** RECORDS SUPPLIED follows **

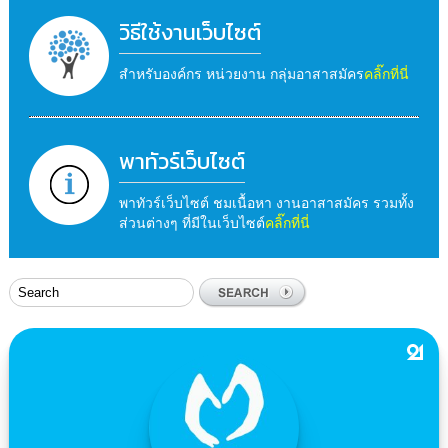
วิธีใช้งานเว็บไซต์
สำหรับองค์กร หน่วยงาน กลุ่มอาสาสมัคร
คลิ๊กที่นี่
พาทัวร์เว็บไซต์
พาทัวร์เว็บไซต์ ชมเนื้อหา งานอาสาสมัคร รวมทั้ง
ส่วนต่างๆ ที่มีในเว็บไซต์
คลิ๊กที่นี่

** End of RECORDS SUPPLIED **
** RECORDS SUPPLIED follows **

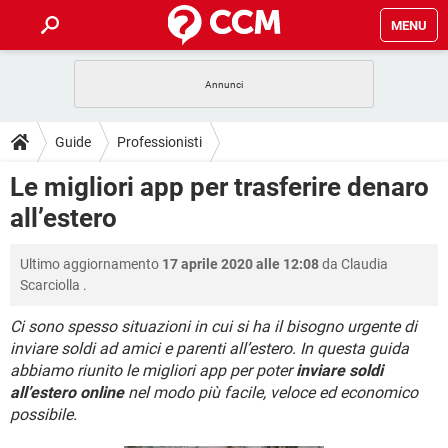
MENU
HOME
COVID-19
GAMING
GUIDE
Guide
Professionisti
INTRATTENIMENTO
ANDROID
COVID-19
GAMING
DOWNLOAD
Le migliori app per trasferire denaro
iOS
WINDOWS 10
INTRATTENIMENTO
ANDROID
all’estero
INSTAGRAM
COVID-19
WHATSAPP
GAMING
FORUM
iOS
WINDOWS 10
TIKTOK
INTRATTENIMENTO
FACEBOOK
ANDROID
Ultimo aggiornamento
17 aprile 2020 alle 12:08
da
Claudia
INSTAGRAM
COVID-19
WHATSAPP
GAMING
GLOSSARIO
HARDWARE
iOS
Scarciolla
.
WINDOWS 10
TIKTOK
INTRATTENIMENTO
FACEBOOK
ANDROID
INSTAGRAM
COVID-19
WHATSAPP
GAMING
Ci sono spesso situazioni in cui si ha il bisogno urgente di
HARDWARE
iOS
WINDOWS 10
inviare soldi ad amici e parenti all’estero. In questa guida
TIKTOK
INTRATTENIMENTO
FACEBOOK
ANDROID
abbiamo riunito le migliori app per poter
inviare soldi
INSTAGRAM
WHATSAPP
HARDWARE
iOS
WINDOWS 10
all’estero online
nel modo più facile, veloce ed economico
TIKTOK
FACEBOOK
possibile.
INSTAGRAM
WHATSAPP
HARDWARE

** End of RECORDS SUPPLIED **

Go through the material and copy out every line with "inviare" in it.

■ TASK ANSWER:
inviare soldi ad amici e parenti all’estero. In questa guida
inviare soldi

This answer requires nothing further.